The difficulty, however, takes a more definite form in relation to the reason of man, which, in Aristotle's own words, “seems to be born in us as an independent substance, which is beyond decay and death.”6 In this case the question is not merely of the presence or absence of a special bodily organ; for reason, according to Aristotle, has no such organ. Yet its existence in the body and its connexion with the animal nature, subjects it to conditions which alter its pure activity, and bring it down from the intuitive contemplation of truth to the sphere of imagination and of discursive thought. Hence Aristotle says that “the discursive reason and the feelings of love and hate are not modes or affections of reason, but of the subject in which it is realised, though they are due to that realisation.
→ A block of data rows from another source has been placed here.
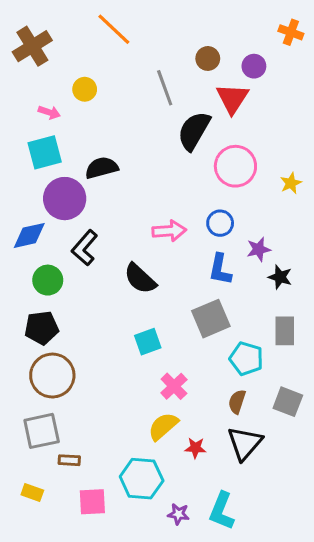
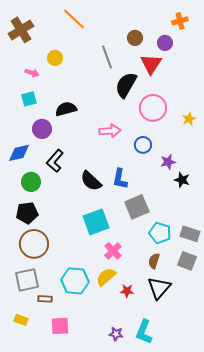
orange cross: (291, 32) -> (180, 21), moved, turned -35
cyan square: (45, 152) -> (29, 99), size x0.7
purple circle: (65, 199) -> (42, 129), size x0.7
pink arrow: (169, 231) -> (110, 131), moved
blue L-shape: (220, 269) -> (120, 179), moved
gray rectangle: (285, 331) -> (190, 234), moved, turned -72
cyan square: (148, 342) -> (96, 222), size x1.5
cyan hexagon: (142, 479) -> (75, 281), moved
Hence, when this subject is destroyed, reason ceases to remember and to love; for such states belong not to it, but to the being in whom soul and body are combined (τοȗ кοινοȗ), and this, of course, perishes. But reason in itself is something more divine and cannot be the subject of any such modes as these.”7

It would appear, then, that Aristotle holds that the individual mind, as such, i.e.the individual's consciousness of his own past and of all the particulars of his individual life, with all the desires and feelings which accompany such a consciousness, is changeable and mortal. In this region of the finite, reason sinks from intuition and contemplation into ‘discourse of reason’; in other words, it no longer sees all things in their transparent unity, but, aided by sensuous images, its thought moves from one object to another, distinguishing and connecting the different elements by definite acts of analysis and synthesis, of judgment and inference. Thus a deep line of division is drawn between the intuitive and the discursive intelligence, between the pure reason and the passions and interests of mortal life. And the organic idea, which is already strained to the utmost by Aristotle in his conception of the relations between the form and the matter, and, therefore, between the soul and body of plants and animals, is once for all set aside as regards the rational life of man.
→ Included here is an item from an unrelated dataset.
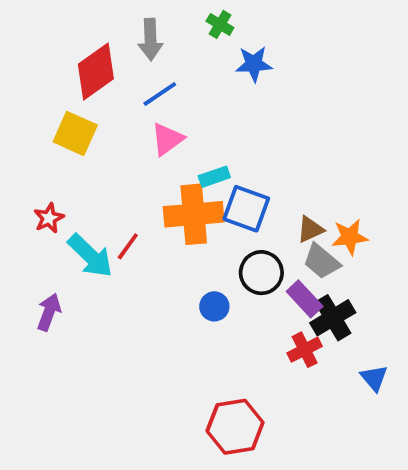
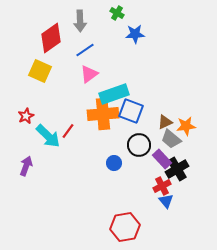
cyan rectangle: (214, 177) -> (114, 94), size x1.8
blue triangle: (374, 378) -> (166, 201), moved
The result, then, is that, though at first Aristotle seems to free himself from the dualism of Plato, and to rise to an organic point of view, he is unable in the long run to maintain this advantage. It was a distinct advance upon Plato to repudiate the mystic tendency shown in some parts of the Platonic writings, the tendency to regard the connexion of soul and body as accidental or external. It was a still farther advance to maintain that matter was not merely the ‘Not-Being’ of the Republic, or the spatial conditions which, according to the Timaeus, distinguish images or appearances from reality, but the necessary correlate of form. But Aristotle was not able to maintain himself at this point of view, or to work it out to all its consequences. Hence the very fact that he gave a distinctly positive character to matter as the substratum of motion and change, while yet he was unable to conceive it as simply the manifestation or necessary complement of the ideal principle, drives him in the end to a more definitely dualistic result than had been reached by Plato. It also causes him to neglect or reject those speculations in which Plato comes nearest to a concrete, as opposed to an abstract idealism. Thus, in the end, as we shall see more fully hereafter, Aristotle comes to a view of reason, and of God as the unmoved mover, which carries us far in the direction of the mysticism of Plotinus.

  • 1. Post. An., II, 19.
  • 2. Arisototle's chief argument against the ideal theory is just that the ideas were at once universal and individual. Cf. e.g. Met. 1086, 10.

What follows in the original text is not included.